Financial Innovations in Banking: Impact on Regional Growth

, &
Pages 311-326 | Received 01 Jul 2005, Published online: 15 Jun 2007
 

Abstract

Carbó Valverde S., López del Paso R. and Rodríguez Fernández F. (2007) Financial innovations in banking: impact on regional growth, Regional Studies 41, 311–326. This paper contributes to the literature on the relationship between finance and growth by analysing the relationships between financial intermediation and economic growth within the regions of one country, rather than with different countries. The focus on regions is relevant since regional information is more homogeneous, the legal and institutional factors are similar, and the relevant financial market is more accurately defined. The study also incorporates the effects of a set of banking innovations. The analysis is undertaken for the Spanish regions. The results show that product and service delivery innovations contribute positively to regional gross domestic product, investment and gross savings growth.
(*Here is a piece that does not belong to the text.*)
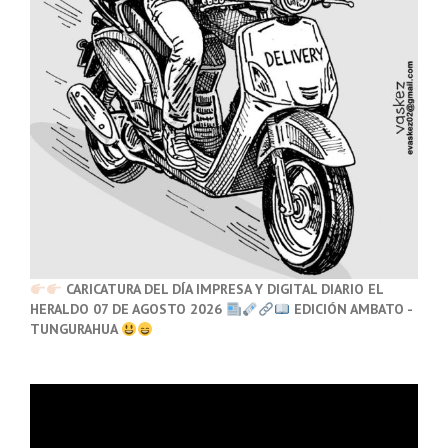
CARICATURA DEL DÍA IMPRESA Y DIGITAL DIARIO EL
HERALDO 07 DE AGOSTO 2026
EDICIÓN AMBATO -
TUNGURAHUA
Carbó Valverde S., López del Paso R. et Rodríguez Fernández F. (2007) Les innovations financières dans le secteur bancaire: l'impact sur la croissance régionale, Regional Studies 41, 311–326. Cet article cherche à contribuer à la documentation sur le rapport entre la finance et la croissance en analysant les rapports entre l'intermédiation financière et la croissance économique au coeur des régions d'un seul pays, plutôt que de plusieurs pays différents. La région comme point de mire est pertinente parce que les données régionales sont plus homogènes, les facteurs juridiques et institutionnels sont similaires, et le marché financier en question est délimité avec précision. L'étude inclut aussi les effets d'un ensemble d'innovations bancaires. On fait l'analyse pour les régions d'Espagne. Les résultats laissent voir que les innovations relatives à la production et à la fourniture de services sont en corrélation étroite avec la croissance du PIB régional, de l'investissement et de l'épargne brute.

Croissance économique Intermédiation financière Régions

Carbó Valverde S., López del Paso R. und Rodríguez Fernández F. (2007) Finanzielle Innovationen im Bankwesen: die Auswirkung auf das Regionalwachstum, Regional Studies 41, 311–326. Dieser Artikel liefert einen Beitrag zur Literatur über das Verhältnis zwischen Finanzwesen und Wachstum durch eine Analyse der Beziehung zwischen Finanzvermittlungsdiensten und Wirtschaftswachstum innerhalb der Regionen eines Landes statt mehrerer Länder. Dieser Fokus auf den Regionen ist deshalb von Bedeutung, weil die regionalen Informationen homogener sind, ähnliche rechtliche und institutionelle Faktoren vorliegen und der jeweilige Finanzmarkt genauer definiert ist. Ebenso werden in unserer Studie die Auswirkungen verschiedener Innovationen im Bankwesen untersucht. Die Analyse wird für die Regionen Spaniens durchgeführt. Die Ergebnisse zeigen, dass Innovationen bei Produkten und Dienstleistungen einen positiven Beitrag zum regionalen BIP, zu den Investitionen und zum Bruttowachstum der Ersparnisse leisten.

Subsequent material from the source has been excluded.